If nothing else, I hope the book contributes to a greater sense of solidarity, helping to build collective power among those with low income—so no one has to settle for just “getting by.”
Most of the chapters begin with a passage stating whether certain needs such as food or housing are constitutionally guaranteed, and most were not. What point are you making about the federal government’s role in supporting and protecting people with low income?
You are right that most of the chapters begin by emphasizing that the rights we discuss are not constitutionally guaranteed. Unlike many other industrialized nations, the United States has never made a federal constitutional commitment to public schooling, to income support, to health care, or to basic housing. To be sure, a constitutional right does not mean housing is available, vaccines are distributed, or healthy meals are given to hungry children at school. But Getting By does reflect the view that our country’s constitutional gap when it comes to social and economic rights requires attention, critique, and reform. Getting By also underscores that federal rights and protections are contingent and a matter of political will. So to return to your earlier question, voters must remember that elections matter because they determine policies on the ground.

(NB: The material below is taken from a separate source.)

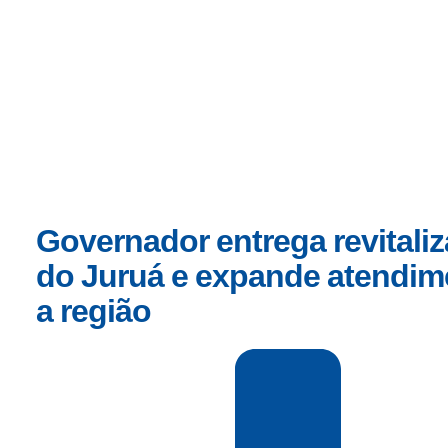
Início
Governador entrega revitaliz
do Juruá e expande atendim
a região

As your question emphasizes, Getting By focuses on federal, and not state and local programs. Of course, the states play an important role in the provision of social services, and they are important sites of experimentation and self-governance. But the current pandemic underscores that the states cannot deal with social and economic problems on their own—they need direction and support from the federal government. The federal government plays an important role in creating the legal infrastructure within which markets operate, and in helping to ensure that the states and localities have resources needed for federalism to work in practice. As an example, Congress enacted the CARES Act after our book went to press. In our view, the CARES pays insufficient attention to the needs of states and localities, to public educational institutions, to the unemployed and underemployed, and to the essential workers—many of whom are Black or brown—who keep the country going but are not always given essential protective gear for even minimum safety.
What should lawyers and aspiring lawyers consider when working with vulnerable populations in need of a social safety net?
Legal work with vulnerable populations includes individual representation in courts, administrative advocacy, class action or other group representation, policy advocacy, legislative action, organizing, and so forth. No one strategy is sufficient and together they generate important synergies. The work is complicated, in part because the laws are so complex and inter-connected. So every lawyer needs to develop professional and substantive competence in order to navigate the laws and programs. At the same time, lawyers need to recognize their limits. Clients and communities have expertise that lawyers lack—not the least, the lived experience of laws and programs. And so lawyers need humility and an open mind, as well and energy and persistence. Above all, they need a clear sense of the constraints and pitfalls of current programs, and the courage to work for a more humane future.